* **PROBLEM TO SOLVE**
This task calls for printing every entry exactly.

Stored data
· · · · ·
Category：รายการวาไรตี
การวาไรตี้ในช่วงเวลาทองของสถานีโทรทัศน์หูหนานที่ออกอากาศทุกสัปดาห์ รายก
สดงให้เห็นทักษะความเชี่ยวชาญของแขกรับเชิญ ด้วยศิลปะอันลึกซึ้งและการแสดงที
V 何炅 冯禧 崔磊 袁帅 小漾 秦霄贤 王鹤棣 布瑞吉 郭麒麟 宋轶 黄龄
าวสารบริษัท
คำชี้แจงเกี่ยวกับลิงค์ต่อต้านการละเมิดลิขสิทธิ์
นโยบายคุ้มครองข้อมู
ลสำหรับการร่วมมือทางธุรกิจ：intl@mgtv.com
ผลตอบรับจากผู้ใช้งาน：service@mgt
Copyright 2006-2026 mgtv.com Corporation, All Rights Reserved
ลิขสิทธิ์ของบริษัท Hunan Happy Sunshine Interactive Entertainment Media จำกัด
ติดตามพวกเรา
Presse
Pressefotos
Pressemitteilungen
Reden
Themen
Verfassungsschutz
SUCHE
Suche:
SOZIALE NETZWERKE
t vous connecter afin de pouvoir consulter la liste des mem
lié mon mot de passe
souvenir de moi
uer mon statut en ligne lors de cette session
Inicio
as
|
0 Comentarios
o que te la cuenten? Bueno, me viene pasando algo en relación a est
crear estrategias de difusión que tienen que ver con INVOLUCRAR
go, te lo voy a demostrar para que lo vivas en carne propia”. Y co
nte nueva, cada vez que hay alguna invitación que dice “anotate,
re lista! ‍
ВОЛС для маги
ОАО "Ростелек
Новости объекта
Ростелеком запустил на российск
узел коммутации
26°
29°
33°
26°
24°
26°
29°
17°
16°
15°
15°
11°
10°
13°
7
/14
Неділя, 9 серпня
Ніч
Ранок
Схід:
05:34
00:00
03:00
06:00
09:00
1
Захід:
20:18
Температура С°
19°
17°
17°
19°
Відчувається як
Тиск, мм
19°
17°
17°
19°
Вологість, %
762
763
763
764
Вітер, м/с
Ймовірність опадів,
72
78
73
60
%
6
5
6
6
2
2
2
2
· · · · ·
* **SOLUTION TO THE EXERCISE**
Category：รายการวาไรตี
การวาไรตี้ในช่วงเวลาทองของสถานีโทรทัศน์หูหนานที่ออกอากาศทุกสัปดาห์ รายก
สดงให้เห็นทักษะความเชี่ยวชาญของแขกรับเชิญ ด้วยศิลปะอันลึกซึ้งและการแสดงที
V 何炅 冯禧 崔磊 袁帅 小漾 秦霄贤 王鹤棣 布瑞吉 郭麒麟 宋轶 黄龄
าวสารบริษัท
คำชี้แจงเกี่ยวกับลิงค์ต่อต้านการละเมิดลิขสิทธิ์
นโยบายคุ้มครองข้อมู
ลสำหรับการร่วมมือทางธุรกิจ：intl@mgtv.com
ผลตอบรับจากผู้ใช้งาน：service@mgt
Copyright 2006-2026 mgtv.com Corporation, All Rights Reserved
ลิขสิทธิ์ของบริษัท Hunan Happy Sunshine Interactive Entertainment Media จำกัด
ติดตามพวกเรา
Presse
Pressefotos
Pressemitteilungen
Reden
Themen
Verfassungsschutz
SUCHE
Suche:
SOZIALE NETZWERKE
t vous connecter afin de pouvoir consulter la liste des mem
lié mon mot de passe
souvenir de moi
uer mon statut en ligne lors de cette session
Inicio
as
|
0 Comentarios
o que te la cuenten? Bueno, me viene pasando algo en relación a est
crear estrategias de difusión que tienen que ver con INVOLUCRAR
go, te lo voy a demostrar para que lo vivas en carne propia”. Y co
nte nueva, cada vez que hay alguna invitación que dice “anotate,
re lista! ‍
ВОЛС для маги
ОАО "Ростелек
Новости объекта
Ростелеком запустил на российск
узел коммутации
26°
29°
33°
26°
24°
26°
29°
17°
16°
15°
15°
11°
10°
13°
7
/14
Неділя, 9 серпня
Ніч
Ранок
Схід:
05:34
00:00
03:00
06:00
09:00
1
Захід:
20:18
Температура С°
19°
17°
17°
19°
Відчувається як
Тиск, мм
19°
17°
17°
19°
Вологість, %
762
763
763
764
Вітер, м/с
Ймовірність опадів,
72
78
73
60
%
6
5
6
6
2
2
2
2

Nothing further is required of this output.